DART can 'wrap around' your model in two ways.
One can be used if your model can be called as a subroutine, the
other is for models that are separate executables. Either way,
there are some steps that are common to both paths.
Please be aware that several of the high-order models (CAM and WRF, in particular) have been used for years and their scripts have incorporated failsafe procedures and restart capabilities that have proven to be useful but make the scripts complex - more complex than need be for the initial attempts. Truly, some of the complexity is no longer required for available platforms. Then again, we're not running one instance of a highly complicated computer model, we're running N of them.
Generally, it is a good strategy to use DART to create a synthetic observation sequence with ONE observation location - and ONE observation type - for several assimilation periods. With that, it is possible to run perfect_model_obs and then filter without having to debug too much stuff at once. A separate document will address how to test your model with DART.
#1 Don't shoot the messenger. We have a lot of experience trying to write portable/reproducible code and offer these suggestions. All of these suggestions are for the standalone DART components. We are not asking you to rewrite your model. If your model is a separate executable, leaving it untouched is fine. Writing portable code for the DART components will allow us to include your model in the nightly builds and reduces the risk of us making changes that adversely affect the integration with your model. There are some routines that have to play with the core DART routines, these are the ones we are asking you to write using these few simple guidelines.

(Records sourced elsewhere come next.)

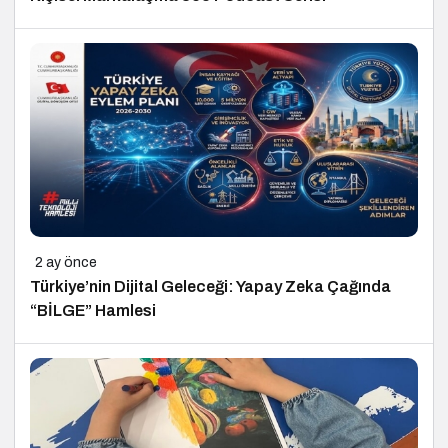
2 ay önce
Türkiye’nin Dijital Geleceği: Yapay Zeka Çağında
“BİLGE” Hamlesi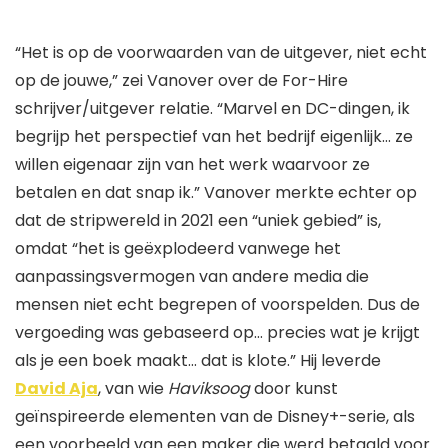
“Het is op de voorwaarden van de uitgever, niet echt
op de jouwe,” zei Vanover over de For-Hire
schrijver/uitgever relatie. “Marvel en DC-dingen, ik
begrijp het perspectief van het bedrijf eigenlijk… ze
willen eigenaar zijn van het werk waarvoor ze
betalen en dat snap ik.” Vanover merkte echter op
dat de stripwereld in 2021 een “uniek gebied” is,
omdat “het is geëxplodeerd vanwege het
aanpassingsvermogen van andere media die
mensen niet echt begrepen of voorspelden. Dus de
vergoeding was gebaseerd op… precies wat je krijgt
als je een boek maakt… dat is klote.” Hij leverde
David Aja
, van wie
Haviksoog
door kunst
geïnspireerde elementen van de Disney+-serie, als
een voorbeeld van een maker die werd betaald voor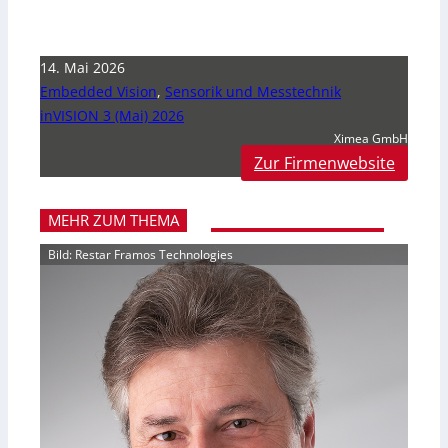
14. Mai 2026
Embedded Vision
,
Sensorik und Messtechnik
inVISION 3 (Mai) 2026
Ximea GmbH
Zur Firmenwebsite
MEHR ZUM THEMA
Bild: Restar Framos Technologies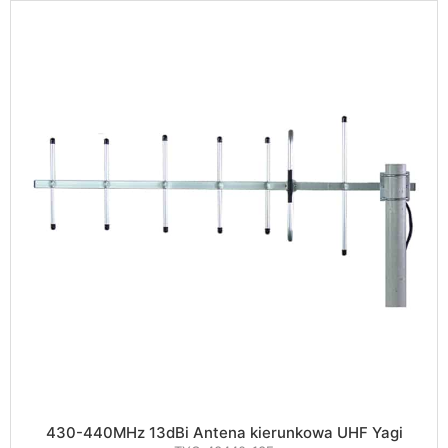
430-440MHz 13dBi Antena kierunkowa UHF Yagi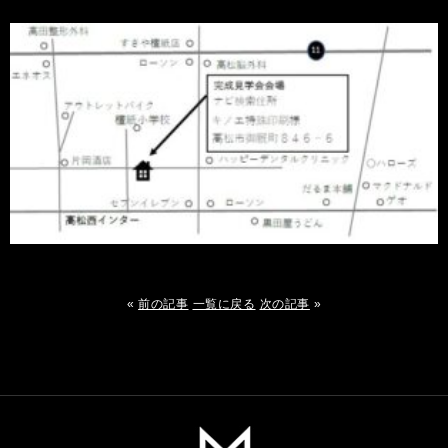
«
前の記事
一覧に戻る
次の記事
»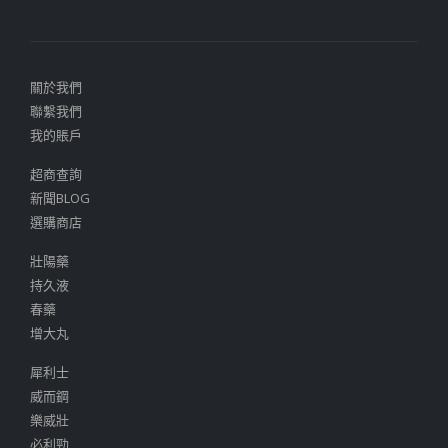
關於我們
聯繫我們
我的賬戶
超商查詢
新聞BLOG
選購商店
壯陽藥
持久液
春藥
增大丸
犀利士
威而鋼
樂威壯
必利勁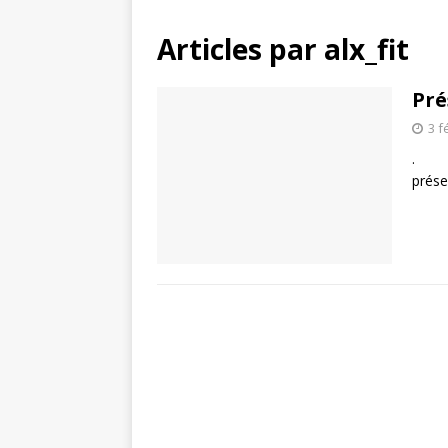
Articles par
alx_fit
Pré
3 f
. Sa
prés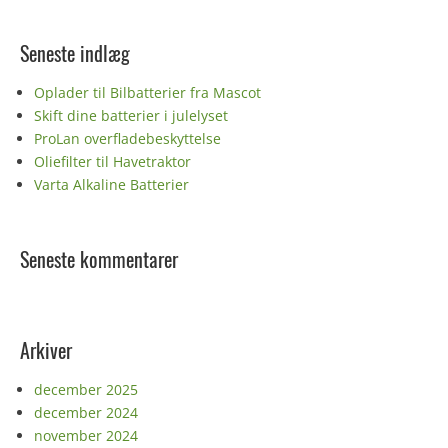
Seneste indlæg
Oplader til Bilbatterier fra Mascot
Skift dine batterier i julelyset
ProLan overfladebeskyttelse
Oliefilter til Havetraktor
Varta Alkaline Batterier
Seneste kommentarer
Arkiver
december 2025
december 2024
november 2024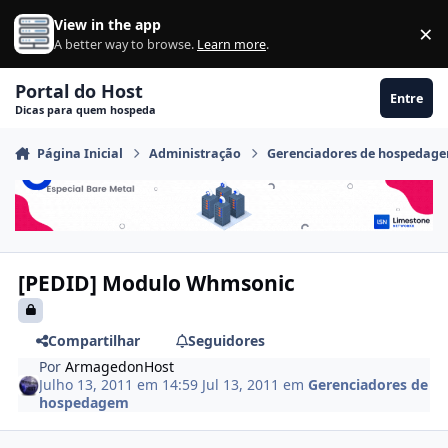
Ir para conteúdo
View in the app
×
Di
A better way to browse.
Learn more
.
Portal do Host
Entre
Dicas para quem hospeda
Página Inicial
Administração
Gerenciadores de hospedag
[PEDID] Modulo Whmsonic
Compartilhar
Seguidores
Por
ArmagedonHost
Julho 13, 2011 em 14:59
Jul 13, 2011
em
Gerenciadores de
hospedagem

Hopefully, you have no idea how difficult it is to build each model with 'unique' compile options on N different platforms. Fortran90 provides a nice mechanism to specify the type of variable, please do not use vendor-specific extensions. (To globally autopromote 32bit reals to 64bit reals, for example. That is a horrible thing to do, since vendors are not consistent about what happens to explicitly-typed variables. Trust me. They lie. It also defeats the generic procedure interfaces that are designed to use a single interface as a front-end to multiple 'type-specific' routines.) Compilers do abide by the standard, however, so DART code looks like:
depending on the use. The r4 and r8 types are explicitly defined in DART/common/types_mod.f90 to accurately represent what we have come to expect from 32bit and 64bit floating point real variables, respectively. If you like, you can redefine r8 to be the same as r4 to shrink your memory requirement. The people who run with WRF frequently do this. Do not redefine the digits12 parameter, that one must provide 64bit precision, and is used in precious few places.
If your model is a separate executable, there is some flexibility to provide the required interfaces and it would be wise to look at the heavily commented template script DART/models/templates/shell_scripts/advance_model.csh and then a few higher-order models to see how they do it. Become familiar with DART/doc/html/mpi_intro.html (DART's use of MPI), DART/doc/html/filter_async_mod the filter namelist parameter async in filter.html.
A little explanation/motivation is warranted. If the model uses the standard layout, it is much easier to include the model in the nightly builds and testing. For this reason alone, please try to use the recommended directory layout. Simply looking at the DART/models directory should give you a pretty good idea of how things should be laid out. Copy the template directory and its contents. It is best to remove the (hidden) subversion files to keep the directory 'clean'. The point of copying this directory is to get a model_mod.f90 that works as-is and you can modify/debug the routines one at a time.
The destination directory (your model directory) should be in the
DART/models directory to keep life simple.
Moving them around will cause problems for the
work/mkmf_xxxxx configuration files.
Each model directory should have a work
and shell_scripts directories, and may
have a matlab directory,
a src directory,
or anything else you may find convenient.
Now, you must change all the work/path_names_xxx file contents to reflect the location of your model_mod.f90.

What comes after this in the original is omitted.